Task details:
Write back, word for word, the lines from the one containing "About this study" to the end of the listing below. Include nothing else, and no pictures.

Given entries:
━━━━━━━━
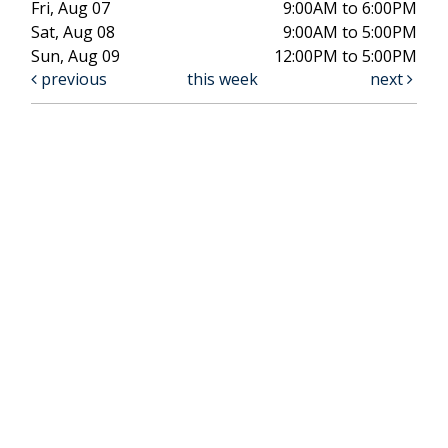
Fri, Aug 07
9:00AM to 6:00PM
Sat, Aug 08
9:00AM to 5:00PM
Sun, Aug 09
12:00PM to 5:00PM
previous
this week
next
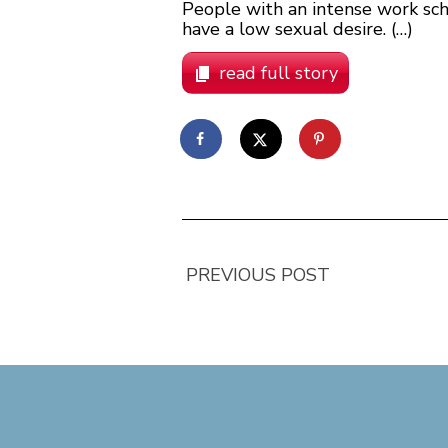
People with an intense work sched
have a low sexual desire. (…)
read full story
PREVIOUS POST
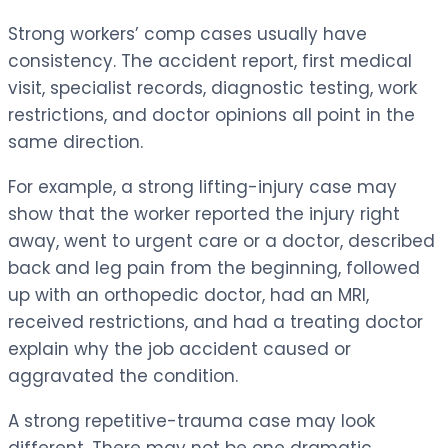
Strong workers’ comp cases usually have
consistency. The accident report, first medical
visit, specialist records, diagnostic testing, work
restrictions, and doctor opinions all point in the
same direction.
For example, a strong lifting-injury case may
show that the worker reported the injury right
away, went to urgent care or a doctor, described
back and leg pain from the beginning, followed
up with an orthopedic doctor, had an MRI,
received restrictions, and had a treating doctor
explain why the job accident caused or
aggravated the condition.
A strong repetitive-trauma case may look
different. There may not be one dramatic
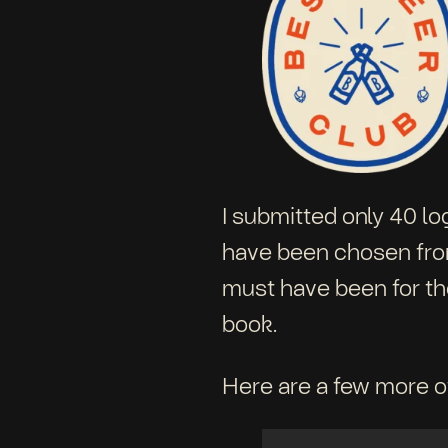
I submitted only 40 lo
have been chosen from 
must have been for the
book.
Here are a few more of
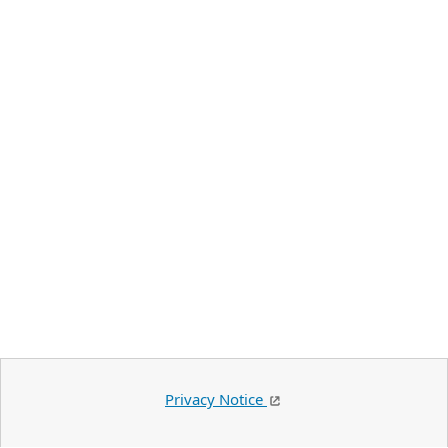
Privacy Notice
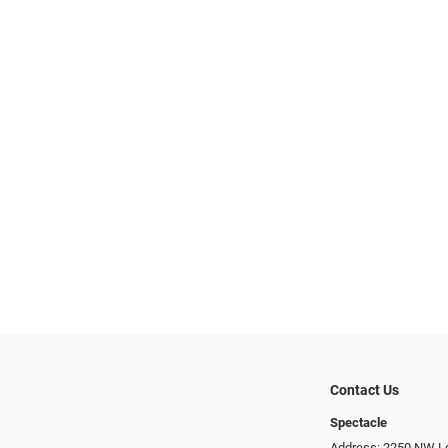
Contact Us
Spectacle
Address: 2250 NW Lo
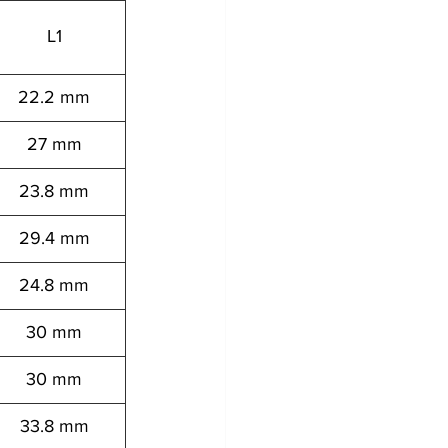
L1
22.2 mm
27 mm
23.8 mm
29.4 mm
24.8 mm
30 mm
30 mm
33.8 mm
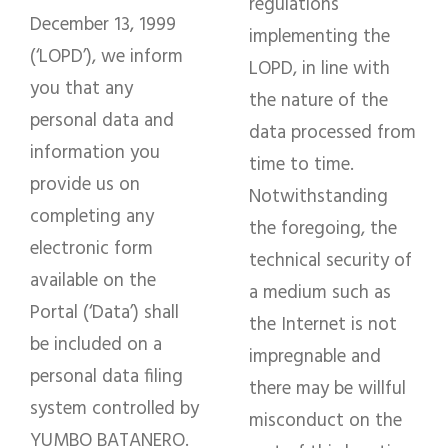
regulations
December 13, 1999
implementing the
(‘LOPD’), we inform
LOPD, in line with
you that any
the nature of the
personal data and
data processed from
information you
time to time.
provide us on
Notwithstanding
completing any
the foregoing, the
electronic form
technical security of
available on the
a medium such as
Portal (‘Data’) shall
the Internet is not
be included on a
impregnable and
personal data filing
there may be willful
system controlled by
misconduct on the
YUMBO BATANERO.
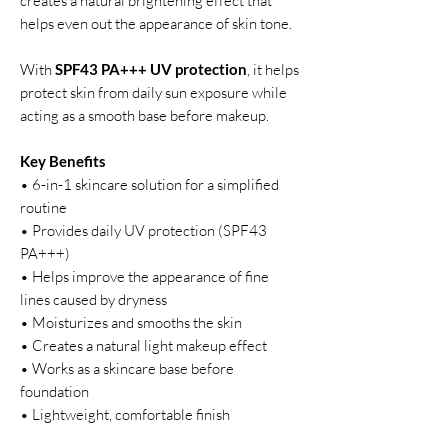
creates a natural brightening effect that
helps even out the appearance of skin tone.
With
SPF43 PA+++ UV protection
, it helps
protect skin from daily sun exposure while
acting as a smooth base before makeup.
Key Benefits
• 6-in-1 skincare solution for a simplified
routine
• Provides daily UV protection (SPF43
PA+++)
• Helps improve the appearance of fine
lines caused by dryness
• Moisturizes and smooths the skin
• Creates a natural light makeup effect
• Works as a skincare base before
foundation
• Lightweight, comfortable finish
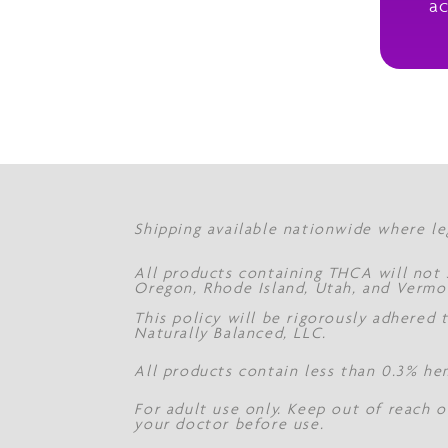
ac
Shipping available nationwide where le
All products containing THCA will not s
Oregon, Rhode Island, Utah, and Vermo
This policy will be rigorously adhered
Naturally Balanced, LLC.
All products contain less than 0.3% he
For adult use only. Keep out of reach o
your doctor before use.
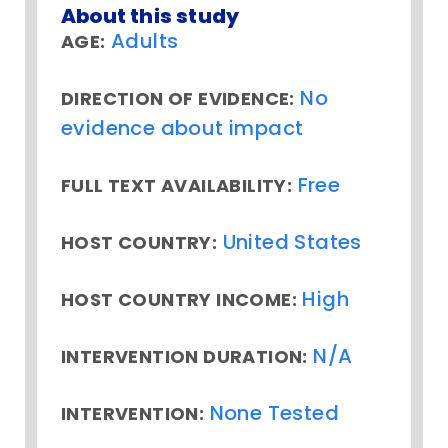
About this study
Adults
AGE:
No
DIRECTION OF EVIDENCE:
evidence about impact
Free
FULL TEXT AVAILABILITY:
United States
HOST COUNTRY:
High
HOST COUNTRY INCOME:
N/A
INTERVENTION DURATION:
None Tested
INTERVENTION:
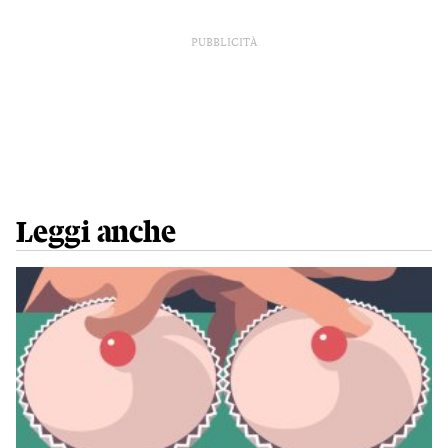
PUBBLICITÀ
Leggi anche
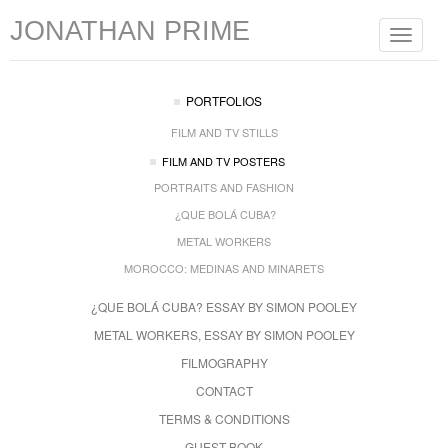
JONATHAN PRIME
Toggle
navigat
PORTFOLIOS
FILM AND TV STILLS
FILM AND TV POSTERS
PORTRAITS AND FASHION
¿QUE BOLÁ CUBA?
METAL WORKERS
MOROCCO: MEDINAS AND MINARETS
¿QUE BOLÁ CUBA? ESSAY BY SIMON POOLEY
METAL WORKERS, ESSAY BY SIMON POOLEY
FILMOGRAPHY
CONTACT
TERMS & CONDITIONS
GUEST BOOK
━━━━━━━━
Answer box:
About this study
Adults
AGE:
No
DIRECTION OF EVIDENCE:
evidence about impact
Free
FULL TEXT AVAILABILITY:
United States
HOST COUNTRY:
High
HOST COUNTRY INCOME:
N/A
INTERVENTION DURATION:
None Tested
INTERVENTION:
PUBBLICITÀ
Leggi anche
JONATHAN PRIME
Toggle
navigat
PORTFOLIOS
FILM AND TV STILLS
FILM AND TV POSTERS
PORTRAITS AND FASHION
¿QUE BOLÁ CUBA?
METAL WORKERS
MOROCCO: MEDINAS AND MINARETS
¿QUE BOLÁ CUBA? ESSAY BY SIMON POOLEY
METAL WORKERS, ESSAY BY SIMON POOLEY
FILMOGRAPHY
CONTACT
TERMS & CONDITIONS
GUEST BOOK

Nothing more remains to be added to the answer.